1998: The 6.5 Mw Afghanistan earthquake shook the Takhar Province of northern Afghanistan with a maximum Mercalli intensity of VII (Very strong), killing around 4,000-4,500.
1972: The Angry Brigade goes on trial over a series of 25 bombings throughout the United Kingdom.
1971: Mariner program: Mariner 9 is launched to map 70% of the surface, and to study temporal changes in the atmosphere and surface, of Mars.
1968: Charles de Gaulle reappears publicly after his flight to Baden-Baden, Germany, and dissolves the French National Assembly by a radio appeal. Immediately after, less than one million of his supporters march on the Champs-Élysées in Paris. This is the turning point of May 1968 events in France.
1967: The Nigerian Eastern Region declares independence as the Republic of Biafra, sparking a civil war.
1966: Former Congolese Prime Minister, Évariste Kimba, and several other politicians are publicly executed in Kinshasa on the orders of President Joseph Mobutu.
1963: A protest against pro-Catholic discrimination during the Buddhist crisis is held outside South Vietnam's National Assembly, the first open demonstration during the eight-year rule of Ngo Dinh Diem.
1958: Memorial Day: The remains of two unidentified American servicemen, killed in action during World War II and the Korean War respectively, are buried at the Tomb of the Unknown Soldier in Arlington National Cemetery.
1948: A dike along the flooding Columbia River breaks, obliterating Vanport, Oregon within minutes. Fifteen people die and tens of thousands are left homeless.
1914: The new, and then the largest, Cunard ocean liner RMS Aquitania, 45,647 tons, sets sails on her maiden voyage from Liverpool, England, to New York City.

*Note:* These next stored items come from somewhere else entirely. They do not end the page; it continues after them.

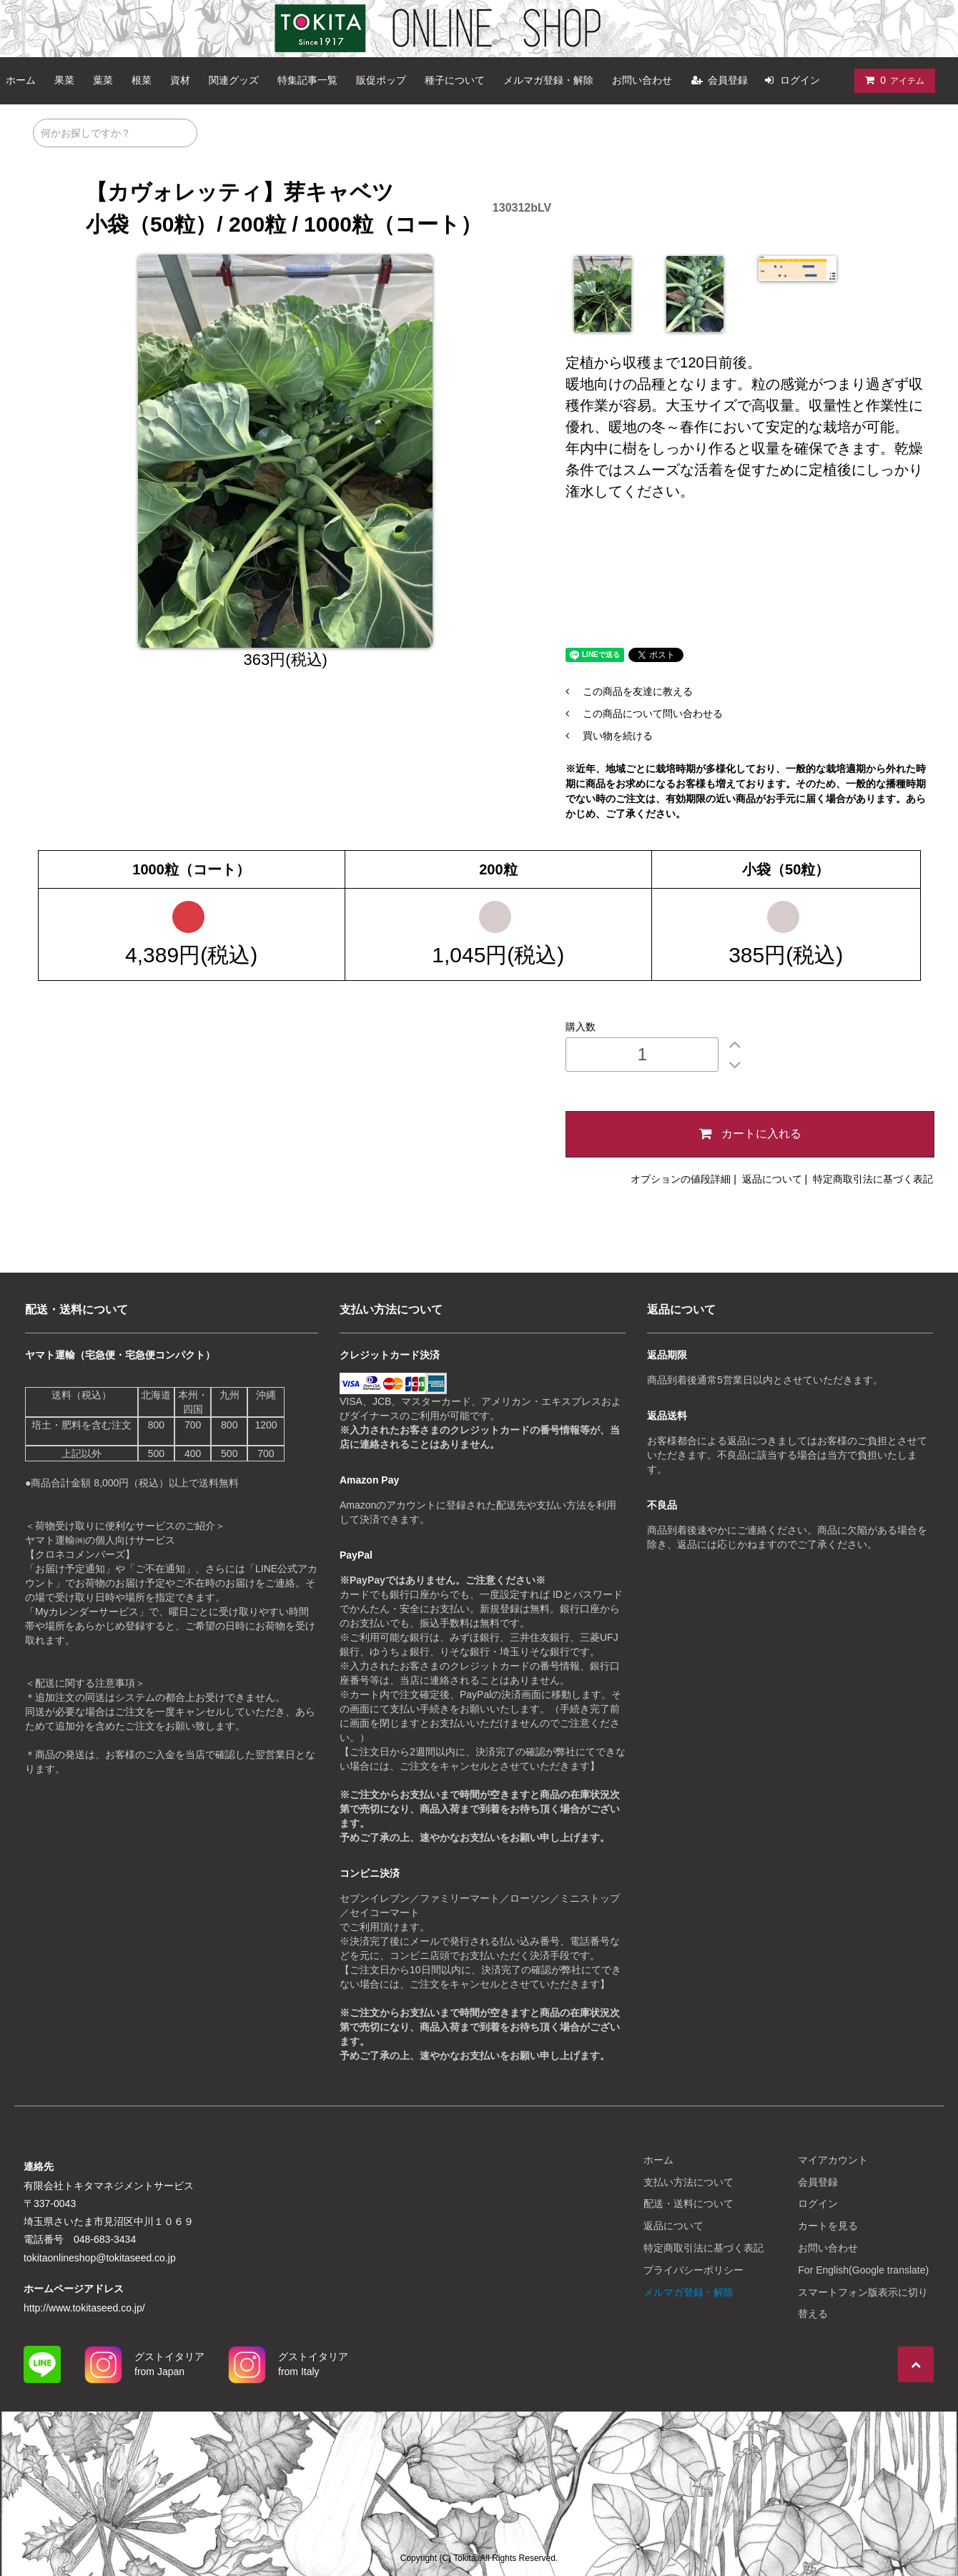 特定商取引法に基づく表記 (873, 1179)
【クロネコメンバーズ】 (80, 1554)
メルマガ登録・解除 (548, 80)
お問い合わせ (642, 80)
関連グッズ (234, 80)
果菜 (64, 80)
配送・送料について (688, 2203)
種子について (455, 80)
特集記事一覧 (307, 80)
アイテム (891, 80)
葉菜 (103, 80)
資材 (180, 80)
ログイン (800, 80)
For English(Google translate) (863, 2270)
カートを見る (828, 2225)
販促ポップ (381, 80)
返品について (772, 1179)
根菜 (142, 80)
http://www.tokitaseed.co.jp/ (86, 2308)
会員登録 (728, 80)
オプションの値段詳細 (681, 1179)
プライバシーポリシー (693, 2270)
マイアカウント (833, 2160)
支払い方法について (688, 2182)
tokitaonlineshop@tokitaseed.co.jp (101, 2258)
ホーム (658, 2160) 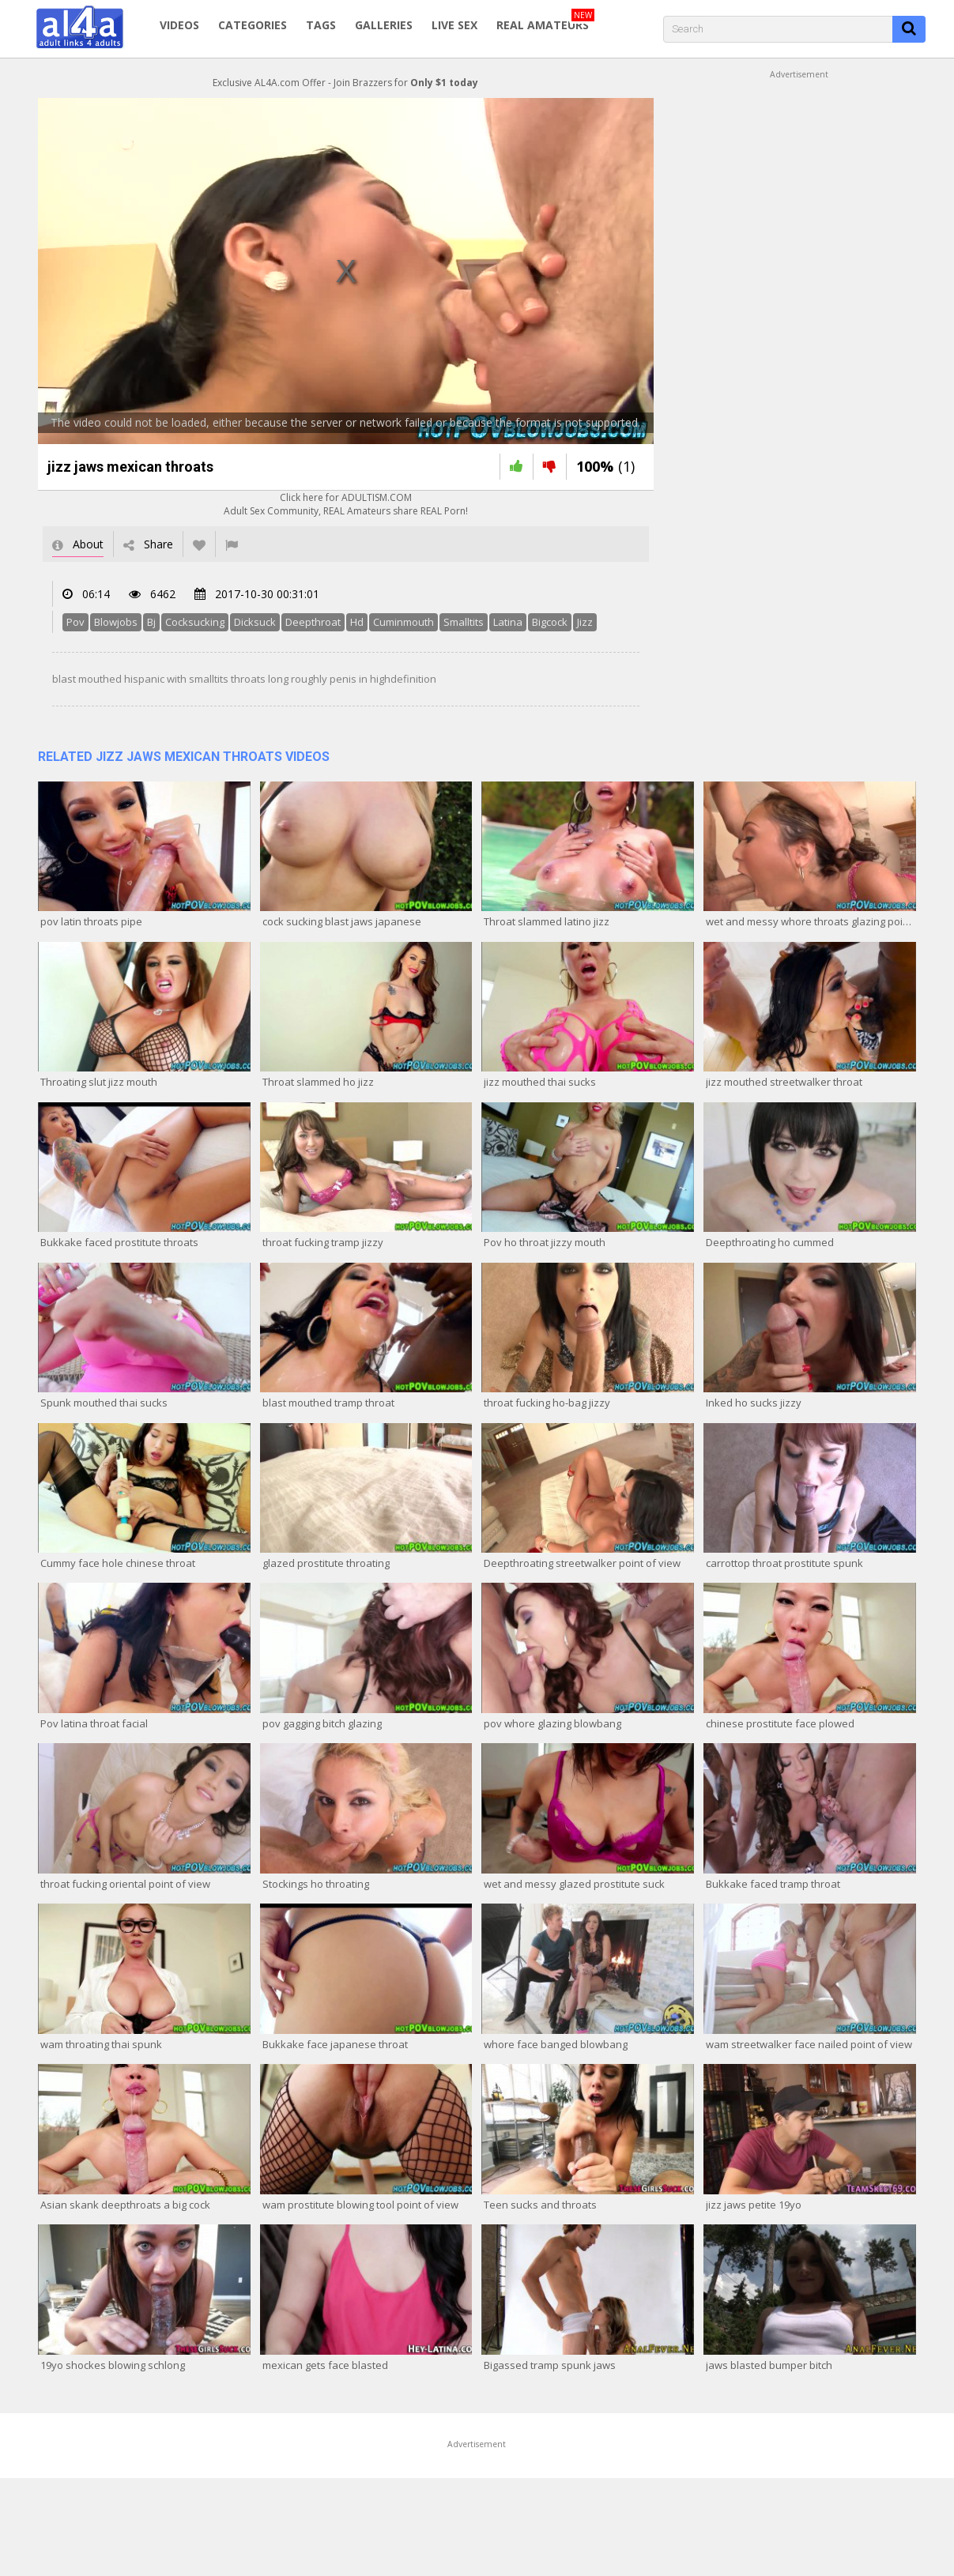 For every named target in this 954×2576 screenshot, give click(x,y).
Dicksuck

1913: The Treaty of London is signed, ending the First Balkan War; Albania becomes an independent nation.
1899: Pearl Hart, a female outlaw of the Old West, robs a stage coach 30 miles southeast of Globe, Arizona.
1883: In New York City, a stampede on the recently opened Brooklyn Bridge killed twelve people.
1876: Ottoman sultan Abdülaziz is deposed and succeeded by his nephew Murad V.
1868: Decoration Day (the predecessor of the modern "Memorial Day") is observed in the United States for the first time (by "Commander-in-chief of the Grand Army of the Republic" John A. Logan's proclamation on May 5).
1842: John Francis attempts to murder Queen Victoria as she drives down Constitution Hill in London with Prince Albert.
1834: Minister of Justice Joaquim António de Aguiar issues a law seizing "all convents, monasteries, colleges, hospices and any other houses" from the Catholic religious orders in Portugal, earning him the nickname of "The Friar-Killer".
1815: The East Indiaman Arniston is wrecked during a storm at Waenhuiskrans, near Cape Agulhas, in present-day South Africa, with the loss of 372 lives.
1431: Hundred Years' War: In Rouen, France, the 19-year-old Joan of Arc is burned at the stake by an English-dominated tribunal. The Roman Catholic Church remembers this day as the celebration of Saint Joan of Arc.
AD 70: Siege of Jerusalem: Titus and his Roman legions breach the Second Wall of Jerusalem. Jewish defenders retreat to the First Wall. The Romans build a circumvallation, cutting down all trees within fifteen kilometres.